--- Extracted material ---
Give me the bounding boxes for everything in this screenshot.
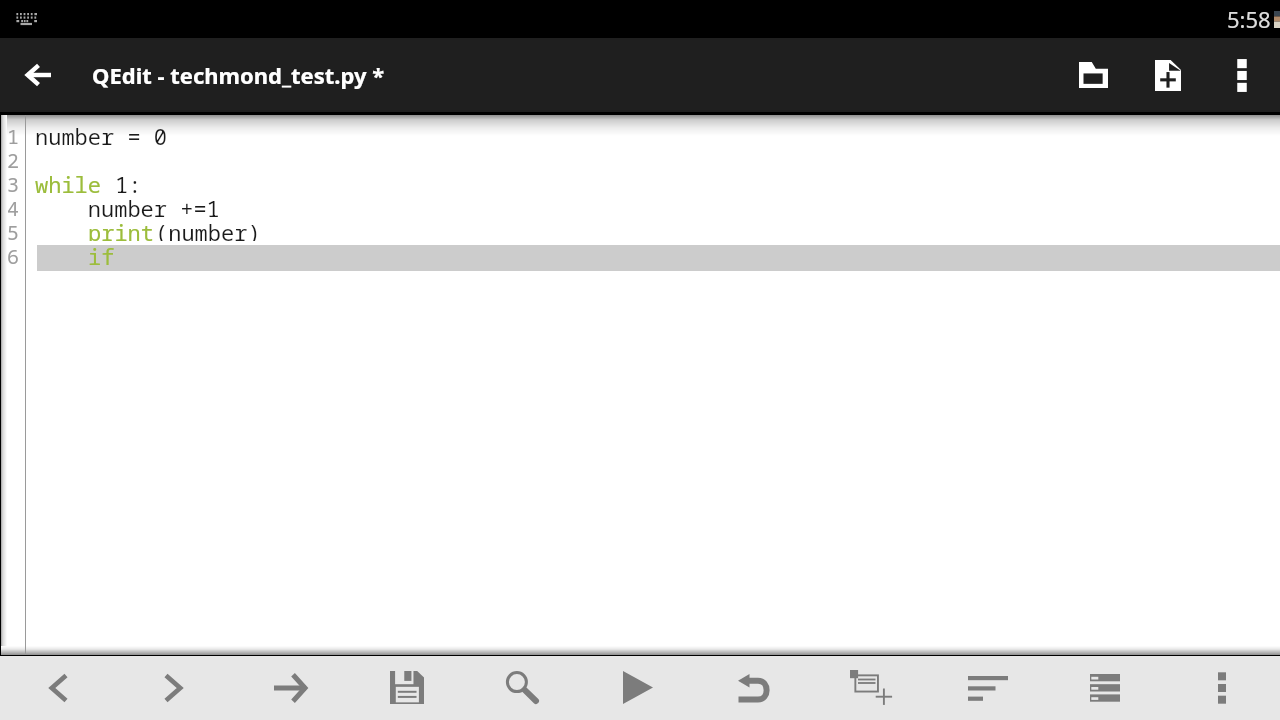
button[interactable]: Undo: [700, 656, 816, 720]
staticText: 5: [7, 219, 19, 243]
button[interactable]: Next: [117, 656, 234, 720]
staticText: 1:: [115, 169, 142, 193]
button[interactable]: Go to line: [234, 656, 351, 720]
button[interactable]: Run: [584, 656, 700, 720]
staticText: [35, 241, 88, 265]
button[interactable]: More options: [1204, 38, 1280, 112]
staticText: 5:58: [1227, 4, 1271, 34]
staticText: if: [88, 241, 115, 265]
button[interactable]: Search: [468, 656, 584, 720]
staticText: while: [35, 169, 115, 193]
staticText: number +=1: [35, 193, 220, 217]
button[interactable]: Previous: [0, 656, 117, 720]
button[interactable]: Save: [351, 656, 468, 720]
staticText: 6: [7, 243, 19, 267]
button[interactable]: Outline: [1048, 656, 1164, 720]
staticText: 4: [7, 195, 19, 219]
staticText: print: [88, 217, 155, 241]
button[interactable]: New tab: [816, 656, 932, 720]
staticText: number = 0: [35, 121, 168, 145]
button[interactable]: Format: [932, 656, 1048, 720]
staticText: 3: [7, 171, 19, 195]
staticText: (number): [155, 217, 261, 241]
staticText: 2: [7, 147, 19, 171]
button[interactable]: New file: [1128, 38, 1204, 112]
staticText: 1: [7, 123, 19, 147]
button[interactable]: Open folder: [1052, 38, 1128, 112]
button[interactable]: Back: [0, 38, 76, 112]
staticText: QEdit - techmond_test.py *: [92, 60, 385, 90]
button[interactable]: More: [1164, 656, 1280, 720]
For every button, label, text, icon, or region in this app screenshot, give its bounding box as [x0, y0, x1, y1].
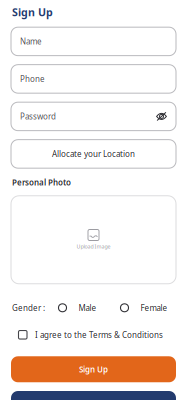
staticText: Upload Image	[76, 243, 110, 250]
button[interactable]: Upload Image	[11, 196, 176, 284]
staticText: Sign Up	[79, 364, 108, 375]
staticText: Allocate your Location	[52, 149, 135, 159]
staticText: Name	[20, 36, 42, 47]
staticText: I agree to the Terms & Conditions	[35, 330, 163, 340]
staticText: Password	[20, 111, 56, 122]
button[interactable]: I agree to the Terms & Conditions	[11, 330, 176, 340]
button[interactable]: Name	[11, 27, 176, 56]
button[interactable]: Log In	[11, 391, 176, 400]
staticText: Gender :	[12, 302, 45, 313]
staticText: Phone	[20, 74, 45, 84]
staticText: Male	[78, 302, 96, 313]
button[interactable]: Sign Up	[11, 356, 176, 382]
staticText: Sign Up	[12, 5, 53, 19]
staticText: Personal Photo	[12, 177, 71, 188]
button[interactable]: Female	[120, 302, 168, 313]
button[interactable]: Password	[11, 102, 176, 131]
staticText: Female	[140, 302, 168, 313]
button[interactable]: Male	[58, 302, 96, 313]
button[interactable]: Allocate your Location	[11, 140, 176, 168]
button[interactable]: Phone	[11, 65, 176, 93]
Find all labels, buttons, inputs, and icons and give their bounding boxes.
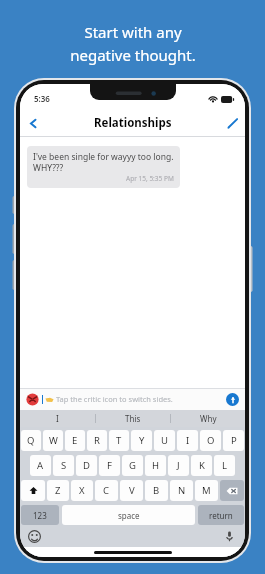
staticText: X xyxy=(79,484,85,497)
staticText: W xyxy=(49,434,58,447)
button[interactable]: C xyxy=(95,480,118,501)
staticText: C xyxy=(103,484,110,497)
button[interactable]: Shift xyxy=(21,480,45,501)
staticText: G xyxy=(129,459,136,472)
staticText: 5:36 xyxy=(34,93,50,104)
button[interactable]: return xyxy=(198,505,244,525)
button[interactable]: U xyxy=(154,430,175,451)
button[interactable]: Emoji xyxy=(28,530,41,543)
button[interactable]: X xyxy=(71,480,93,501)
staticText: F xyxy=(107,459,112,472)
staticText: V xyxy=(129,484,135,497)
staticText: H xyxy=(152,459,160,472)
staticText: O xyxy=(207,434,215,447)
staticText: I've been single for wayyy too long. WHY… xyxy=(33,151,174,173)
button[interactable]: This xyxy=(96,410,170,427)
button[interactable]: Z xyxy=(47,480,69,501)
button[interactable]: E xyxy=(65,430,85,451)
button[interactable]: G xyxy=(122,455,143,476)
button[interactable]: W xyxy=(43,430,63,451)
button[interactable]: Compose xyxy=(219,110,245,136)
button[interactable]: S xyxy=(53,455,74,476)
button[interactable]: L xyxy=(214,455,235,476)
button[interactable]: Back xyxy=(20,110,46,136)
button[interactable]: Y xyxy=(131,430,152,451)
button[interactable]: P xyxy=(223,430,244,451)
button[interactable]: T xyxy=(109,430,129,451)
button[interactable]: H xyxy=(145,455,166,476)
staticText: Start with any xyxy=(84,22,182,42)
button[interactable]: B xyxy=(145,480,168,501)
staticText: N xyxy=(178,484,186,497)
button[interactable]: 123 xyxy=(21,505,59,525)
staticText: negative thought. xyxy=(70,45,196,65)
staticText: 123 xyxy=(33,510,47,521)
staticText: Apr 15, 5:35 PM xyxy=(126,174,174,183)
button[interactable]: K xyxy=(191,455,212,476)
button[interactable]: Backspace xyxy=(220,480,244,501)
button[interactable]: I've been single for wayyy too long. WHY… xyxy=(27,146,180,188)
staticText: E xyxy=(72,434,78,447)
button[interactable]: Dictation xyxy=(223,530,236,543)
button[interactable]: I xyxy=(177,430,198,451)
button[interactable]: V xyxy=(120,480,143,501)
button[interactable]: D xyxy=(76,455,97,476)
staticText: D xyxy=(83,459,90,472)
staticText: P xyxy=(231,434,237,447)
button[interactable]: I xyxy=(20,410,95,427)
button[interactable]: O xyxy=(200,430,221,451)
button[interactable]: Send xyxy=(226,393,239,406)
staticText: K xyxy=(199,459,205,472)
staticText: return xyxy=(209,510,233,521)
staticText: I xyxy=(186,434,190,447)
button[interactable]: R xyxy=(87,430,107,451)
staticText: S xyxy=(61,459,67,472)
staticText: space xyxy=(118,510,140,521)
staticText: Y xyxy=(139,434,145,447)
staticText: L xyxy=(222,459,227,472)
button[interactable]: Q xyxy=(21,430,41,451)
staticText: J xyxy=(177,459,180,472)
staticText: I xyxy=(56,413,59,424)
staticText: Z xyxy=(55,484,61,497)
staticText: R xyxy=(94,434,100,447)
staticText: Why xyxy=(200,413,217,424)
button[interactable]: space xyxy=(62,505,195,525)
staticText: B xyxy=(153,484,160,497)
button[interactable]: Why xyxy=(171,410,245,427)
staticText: M xyxy=(202,484,211,497)
staticText: Q xyxy=(27,434,35,447)
button[interactable]: A xyxy=(30,455,51,476)
button[interactable]: M xyxy=(195,480,218,501)
staticText: Tap the critic icon to switch sides. xyxy=(56,394,173,404)
button[interactable]: Critic icon xyxy=(26,393,39,406)
staticText: U xyxy=(161,434,168,447)
staticText: A xyxy=(37,459,44,472)
staticText: Relationships xyxy=(94,115,172,131)
button[interactable]: F xyxy=(99,455,120,476)
button[interactable]: N xyxy=(170,480,193,501)
staticText: This xyxy=(125,413,141,424)
staticText: T xyxy=(116,434,122,447)
button[interactable]: J xyxy=(168,455,189,476)
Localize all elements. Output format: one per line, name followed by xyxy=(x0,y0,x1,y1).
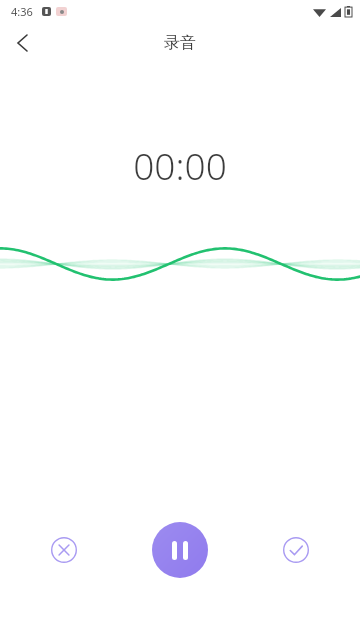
button[interactable]: Back xyxy=(0,22,44,64)
staticText: 录音 xyxy=(164,33,196,53)
staticText: 00:00 xyxy=(133,140,227,190)
staticText: 4:36 xyxy=(11,4,33,19)
button[interactable]: Finish recording xyxy=(274,528,318,572)
button[interactable]: Pause recording xyxy=(152,522,208,578)
button[interactable]: Cancel recording xyxy=(42,528,86,572)
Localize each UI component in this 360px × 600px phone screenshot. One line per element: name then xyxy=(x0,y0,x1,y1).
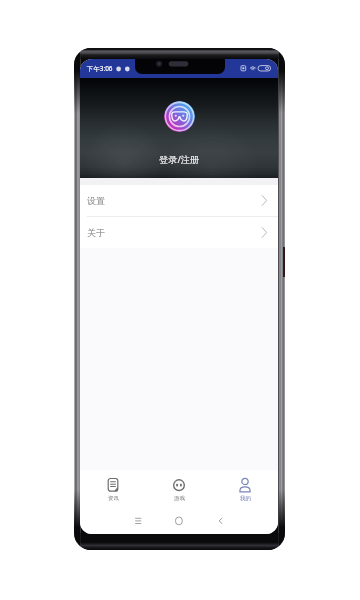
button[interactable]: Home xyxy=(146,507,212,534)
staticText: 下午3:06 xyxy=(87,64,113,73)
staticText: 资讯 xyxy=(108,495,119,502)
staticText: 登录/注册 xyxy=(159,153,200,166)
staticText: 我的 xyxy=(240,495,251,502)
staticText: 关于 xyxy=(87,227,105,238)
button[interactable]: 设置 xyxy=(80,185,278,216)
button[interactable]: 游戏 xyxy=(146,470,212,507)
button[interactable]: Back xyxy=(212,507,278,534)
button[interactable]: Recent apps xyxy=(80,507,146,534)
button[interactable]: 资讯 xyxy=(80,470,146,507)
button[interactable]: Avatar xyxy=(164,101,195,132)
button[interactable]: 关于 xyxy=(80,217,278,248)
staticText: 设置 xyxy=(87,195,105,206)
staticText: 游戏 xyxy=(174,495,185,502)
button[interactable]: 我的 xyxy=(212,470,278,507)
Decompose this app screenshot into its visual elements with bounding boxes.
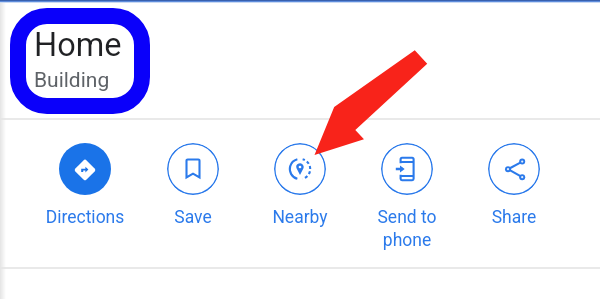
staticText: Share <box>462 207 566 228</box>
button[interactable]: Nearby <box>248 143 352 216</box>
staticText: Save <box>141 207 245 228</box>
button[interactable]: Directions <box>33 143 137 216</box>
staticText: Nearby <box>248 207 352 228</box>
button[interactable]: Home, Building <box>34 26 122 89</box>
staticText: Directions <box>33 207 137 228</box>
staticText: Send to phone <box>355 207 459 250</box>
button[interactable]: Save <box>141 143 245 216</box>
staticText: Building <box>34 68 110 93</box>
button[interactable]: Send to phone <box>355 143 459 238</box>
button[interactable]: Share <box>462 143 566 216</box>
staticText: Home <box>34 26 122 64</box>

--- Task directions ---
Locate and copy each line in the data above that includes the word "Allocate".

--- Task response ---
staticText: Allocate your Location	[52, 149, 135, 159]
button[interactable]: Allocate your Location	[11, 140, 176, 168]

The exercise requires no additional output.